» Aim of the exercise
In the data below, find every line that has the string "届出手続き", and copy it.

» Stored dataset items
******

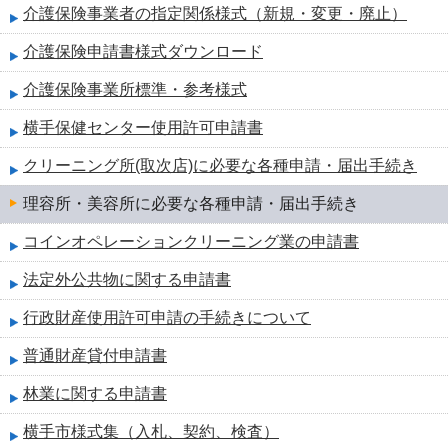
介護保険事業者の指定関係様式（新規・変更・廃止）
介護保険申請書様式ダウンロード
介護保険事業所標準・参考様式
横手保健センター使用許可申請書
クリーニング所(取次店)に必要な各種申請・届出手続き
理容所・美容所に必要な各種申請・届出手続き
コインオペレーションクリーニング業の申請書
法定外公共物に関する申請書
行政財産使用許可申請の手続きについて
普通財産貸付申請書
林業に関する申請書
横手市様式集（入札、契約、検査）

******

» Output for this exercise
クリーニング所(取次店)に必要な各種申請・届出手続き
理容所・美容所に必要な各種申請・届出手続き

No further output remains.